Aufgrund seines bevorstehenden Ausscheidens aus dem G-BA, den Hess seit 1. Januar 2004 als Unparteiischer Vorsitzender leitet, wollte er die in seinem Vortrag gemachten Anmerkungen als persönliche verstanden wissen, um seinem Nachfolger Tür und Tor offen zu lassen. Seinen Worten zu Folge sieht er die Übertragung der DMP-Richtlinienkompetenz auf den G-BA nicht nur als eine „Umstellung der Rechtsgrundlagen inhaltlich unveränderter DMP“, sondern auch als eine „weitergehende Verantwortung“. Und die gleich in mehreren Dimensionen, die G-BA und BVA als gemeinsame Aufgabenstellung begreifen müssten, die dann auch gemeinsam zu erfüllen sei.

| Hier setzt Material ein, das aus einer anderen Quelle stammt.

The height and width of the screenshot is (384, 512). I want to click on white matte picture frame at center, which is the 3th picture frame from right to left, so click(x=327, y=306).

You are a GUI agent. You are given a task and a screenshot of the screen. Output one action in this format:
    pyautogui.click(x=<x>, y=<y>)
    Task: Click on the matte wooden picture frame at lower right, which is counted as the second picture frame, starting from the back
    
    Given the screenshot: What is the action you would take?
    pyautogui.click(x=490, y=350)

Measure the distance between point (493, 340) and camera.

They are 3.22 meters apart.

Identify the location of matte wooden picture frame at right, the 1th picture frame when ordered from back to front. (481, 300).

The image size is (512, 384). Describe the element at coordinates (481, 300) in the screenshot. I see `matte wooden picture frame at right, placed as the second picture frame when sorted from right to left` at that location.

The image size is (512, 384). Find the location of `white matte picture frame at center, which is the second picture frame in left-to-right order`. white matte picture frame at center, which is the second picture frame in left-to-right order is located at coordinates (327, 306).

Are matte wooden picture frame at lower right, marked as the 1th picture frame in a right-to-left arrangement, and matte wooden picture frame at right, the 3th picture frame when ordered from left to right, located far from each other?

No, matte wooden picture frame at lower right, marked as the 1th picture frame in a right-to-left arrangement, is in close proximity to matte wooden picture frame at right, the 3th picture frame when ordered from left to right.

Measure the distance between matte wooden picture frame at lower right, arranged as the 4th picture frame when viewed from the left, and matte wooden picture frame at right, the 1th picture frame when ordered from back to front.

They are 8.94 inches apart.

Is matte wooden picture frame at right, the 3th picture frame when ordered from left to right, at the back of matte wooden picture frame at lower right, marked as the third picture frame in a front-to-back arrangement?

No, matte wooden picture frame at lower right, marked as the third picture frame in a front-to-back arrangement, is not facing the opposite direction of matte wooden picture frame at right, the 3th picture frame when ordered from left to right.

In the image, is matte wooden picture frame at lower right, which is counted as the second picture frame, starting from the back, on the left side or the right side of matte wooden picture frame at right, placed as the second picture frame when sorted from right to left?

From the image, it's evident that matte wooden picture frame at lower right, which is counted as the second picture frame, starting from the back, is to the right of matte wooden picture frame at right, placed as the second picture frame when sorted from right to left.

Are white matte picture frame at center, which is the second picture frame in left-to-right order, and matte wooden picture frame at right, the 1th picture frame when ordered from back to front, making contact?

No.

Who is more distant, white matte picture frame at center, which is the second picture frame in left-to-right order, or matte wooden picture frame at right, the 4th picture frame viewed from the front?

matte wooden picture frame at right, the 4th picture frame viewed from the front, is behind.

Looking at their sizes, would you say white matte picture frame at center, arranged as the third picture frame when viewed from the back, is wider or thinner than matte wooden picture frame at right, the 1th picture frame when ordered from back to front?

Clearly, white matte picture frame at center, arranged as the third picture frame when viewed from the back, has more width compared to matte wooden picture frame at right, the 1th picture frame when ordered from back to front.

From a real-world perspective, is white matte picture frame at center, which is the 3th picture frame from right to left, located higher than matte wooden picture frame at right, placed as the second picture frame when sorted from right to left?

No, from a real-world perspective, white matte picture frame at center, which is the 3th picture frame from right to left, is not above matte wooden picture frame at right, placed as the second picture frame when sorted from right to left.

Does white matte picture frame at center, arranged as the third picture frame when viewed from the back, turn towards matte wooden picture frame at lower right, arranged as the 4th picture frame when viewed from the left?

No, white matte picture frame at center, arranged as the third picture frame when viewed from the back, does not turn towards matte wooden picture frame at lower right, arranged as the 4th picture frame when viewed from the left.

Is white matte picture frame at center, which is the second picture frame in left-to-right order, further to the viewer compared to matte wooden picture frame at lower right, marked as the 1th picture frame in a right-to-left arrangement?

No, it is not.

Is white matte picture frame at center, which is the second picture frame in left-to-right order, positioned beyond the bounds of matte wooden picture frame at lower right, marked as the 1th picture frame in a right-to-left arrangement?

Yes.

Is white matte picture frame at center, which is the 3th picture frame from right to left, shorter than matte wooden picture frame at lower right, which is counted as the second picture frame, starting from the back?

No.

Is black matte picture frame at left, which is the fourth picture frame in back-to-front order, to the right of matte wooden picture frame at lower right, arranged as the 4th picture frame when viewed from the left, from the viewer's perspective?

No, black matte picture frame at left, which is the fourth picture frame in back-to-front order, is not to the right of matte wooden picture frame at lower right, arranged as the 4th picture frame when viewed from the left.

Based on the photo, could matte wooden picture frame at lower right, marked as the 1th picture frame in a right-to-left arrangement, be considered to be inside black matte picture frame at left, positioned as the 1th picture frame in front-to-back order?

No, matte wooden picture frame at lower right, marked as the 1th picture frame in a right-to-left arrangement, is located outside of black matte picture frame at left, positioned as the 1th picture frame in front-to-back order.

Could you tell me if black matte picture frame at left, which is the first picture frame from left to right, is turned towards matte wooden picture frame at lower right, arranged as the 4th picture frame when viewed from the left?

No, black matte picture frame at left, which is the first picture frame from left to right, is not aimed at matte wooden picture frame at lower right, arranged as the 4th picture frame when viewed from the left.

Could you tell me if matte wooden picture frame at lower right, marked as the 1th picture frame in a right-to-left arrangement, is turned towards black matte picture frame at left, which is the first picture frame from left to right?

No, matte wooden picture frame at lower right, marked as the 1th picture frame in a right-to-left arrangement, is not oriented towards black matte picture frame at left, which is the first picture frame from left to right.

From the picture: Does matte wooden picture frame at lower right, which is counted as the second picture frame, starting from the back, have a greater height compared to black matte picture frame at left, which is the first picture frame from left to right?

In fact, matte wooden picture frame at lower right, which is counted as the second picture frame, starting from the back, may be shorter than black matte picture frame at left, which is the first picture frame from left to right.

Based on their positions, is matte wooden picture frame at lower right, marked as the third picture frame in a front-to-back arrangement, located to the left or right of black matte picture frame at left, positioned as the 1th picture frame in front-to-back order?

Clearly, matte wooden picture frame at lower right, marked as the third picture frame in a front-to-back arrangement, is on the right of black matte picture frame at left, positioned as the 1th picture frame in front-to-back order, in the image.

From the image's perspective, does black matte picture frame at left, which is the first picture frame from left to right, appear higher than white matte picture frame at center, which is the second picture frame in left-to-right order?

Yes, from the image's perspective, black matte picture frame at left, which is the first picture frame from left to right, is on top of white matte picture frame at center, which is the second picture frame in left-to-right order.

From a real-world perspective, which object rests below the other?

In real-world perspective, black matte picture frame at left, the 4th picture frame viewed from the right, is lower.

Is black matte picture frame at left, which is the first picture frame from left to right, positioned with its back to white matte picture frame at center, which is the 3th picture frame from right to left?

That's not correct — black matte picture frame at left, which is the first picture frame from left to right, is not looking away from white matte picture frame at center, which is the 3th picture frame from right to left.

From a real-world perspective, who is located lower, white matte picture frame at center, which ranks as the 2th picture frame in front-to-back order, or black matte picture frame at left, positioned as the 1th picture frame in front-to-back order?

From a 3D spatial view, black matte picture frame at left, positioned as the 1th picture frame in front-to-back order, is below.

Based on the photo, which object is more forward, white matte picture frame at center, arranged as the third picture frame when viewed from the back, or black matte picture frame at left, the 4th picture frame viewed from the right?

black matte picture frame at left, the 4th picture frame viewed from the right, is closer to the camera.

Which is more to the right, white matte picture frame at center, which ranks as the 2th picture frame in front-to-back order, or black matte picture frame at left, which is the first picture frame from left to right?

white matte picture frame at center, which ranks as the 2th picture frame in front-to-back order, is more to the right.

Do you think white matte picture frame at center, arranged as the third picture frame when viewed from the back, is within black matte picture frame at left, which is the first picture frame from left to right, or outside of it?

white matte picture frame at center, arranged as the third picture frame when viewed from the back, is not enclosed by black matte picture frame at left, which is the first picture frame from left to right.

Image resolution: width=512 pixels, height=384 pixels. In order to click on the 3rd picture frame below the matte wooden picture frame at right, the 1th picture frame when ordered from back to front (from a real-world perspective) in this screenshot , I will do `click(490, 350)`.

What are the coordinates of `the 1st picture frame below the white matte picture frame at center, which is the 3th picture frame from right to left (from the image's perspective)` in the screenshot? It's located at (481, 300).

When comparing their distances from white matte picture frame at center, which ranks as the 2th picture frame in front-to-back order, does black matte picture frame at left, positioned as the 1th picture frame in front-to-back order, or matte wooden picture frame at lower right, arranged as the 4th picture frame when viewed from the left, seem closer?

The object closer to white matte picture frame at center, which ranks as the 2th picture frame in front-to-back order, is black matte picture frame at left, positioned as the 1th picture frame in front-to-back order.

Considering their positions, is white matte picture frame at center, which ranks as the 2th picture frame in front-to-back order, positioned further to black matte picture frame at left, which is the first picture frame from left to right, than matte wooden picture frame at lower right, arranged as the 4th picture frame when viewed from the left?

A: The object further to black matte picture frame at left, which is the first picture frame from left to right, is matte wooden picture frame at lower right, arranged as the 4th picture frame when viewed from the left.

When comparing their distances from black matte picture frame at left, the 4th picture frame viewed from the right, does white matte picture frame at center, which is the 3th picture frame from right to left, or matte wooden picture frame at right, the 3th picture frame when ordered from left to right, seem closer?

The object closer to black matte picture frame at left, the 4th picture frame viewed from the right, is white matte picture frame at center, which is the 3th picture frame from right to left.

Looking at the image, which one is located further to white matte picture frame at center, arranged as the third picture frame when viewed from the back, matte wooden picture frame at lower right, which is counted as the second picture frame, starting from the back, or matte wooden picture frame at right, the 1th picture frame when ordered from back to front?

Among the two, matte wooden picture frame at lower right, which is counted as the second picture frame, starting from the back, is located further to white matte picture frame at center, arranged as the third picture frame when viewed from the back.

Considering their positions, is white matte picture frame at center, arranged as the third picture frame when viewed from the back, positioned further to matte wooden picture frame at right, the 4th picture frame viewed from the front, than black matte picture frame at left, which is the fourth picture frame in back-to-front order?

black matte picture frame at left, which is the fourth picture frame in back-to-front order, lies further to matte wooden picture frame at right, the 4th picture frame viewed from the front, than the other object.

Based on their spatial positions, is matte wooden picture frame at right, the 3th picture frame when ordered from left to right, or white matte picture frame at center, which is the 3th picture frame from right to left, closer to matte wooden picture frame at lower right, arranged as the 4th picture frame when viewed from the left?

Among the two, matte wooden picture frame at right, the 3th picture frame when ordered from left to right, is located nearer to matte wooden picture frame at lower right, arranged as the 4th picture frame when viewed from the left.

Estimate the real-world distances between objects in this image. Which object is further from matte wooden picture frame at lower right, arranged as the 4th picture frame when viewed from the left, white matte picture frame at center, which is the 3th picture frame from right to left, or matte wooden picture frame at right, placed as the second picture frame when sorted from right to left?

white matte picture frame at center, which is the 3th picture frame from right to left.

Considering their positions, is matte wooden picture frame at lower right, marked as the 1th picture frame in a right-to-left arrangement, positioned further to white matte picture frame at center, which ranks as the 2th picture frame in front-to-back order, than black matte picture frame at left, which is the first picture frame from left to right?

Das betreffe die weitere Betreuung der DMP als einen Faktor im Morbi-RSA, insbesondere aber den Versuch, DMP künftig als einen wirklichen Beitrag zur Versorgungsqualität einsetzen zu wollen. Nach den ersten zehn Jahren stehe Deutschland an einem Scheideweg und müsse nun folgende Kernfrage beantworten: „Wie können wir die medizinische Versorgungsqualität mit Hilfe von DMP nachweisbar verbessern?“
Die bisherigen, vor allem evaluatorischen Defizite, aber auch die erreichten Verbesserungen in der Qualität der Versorgung könne man unter anderem in den Ausgaben von „Monitor Versorgungsforschung“ nachlesen; nun gelte es aus der Vergangenheit zu lernen. Man müsse überlegen, ob DMP als solche richtig ausgerichtet sind, was er am Beispiel Diabetes deutlich machte: „Es darf künftig nicht immer nur um Diabetes gehen, vielmehr müssen die mit Diabetes verbundenen Folgeerkrankungen im Fokus stehen, die ein Diabetiker nun einmal mit zunehmenden Alter bekommt.“ Daher müssen DMP seiner Meinung nach in Zukunft nicht nur auf eine Eingangserkrankung, sondern immer auf weitere Komorbitäten ausgerichtet werden. Hess: „Wir sind gerade dabei, nicht nur ein Krankheitsbild, sondern eine Krankheitsursache mit ihren Folgen insgesamt in DMP zu integrieren.“ Deshalb habe der G-BA in der jüngsten Vergangenheit ganz bewusst auf die Auflage neuer DMP verzichtet, weil sich der Bundesausschuss derzeit eher mit Komorbiditäten befassen und versuchen will, diese den jeweiligen Programmen zuzuordnen und in einen wirklich sektoren- und einrichtungsübergreifenden integrierten Ansatz einzubringen.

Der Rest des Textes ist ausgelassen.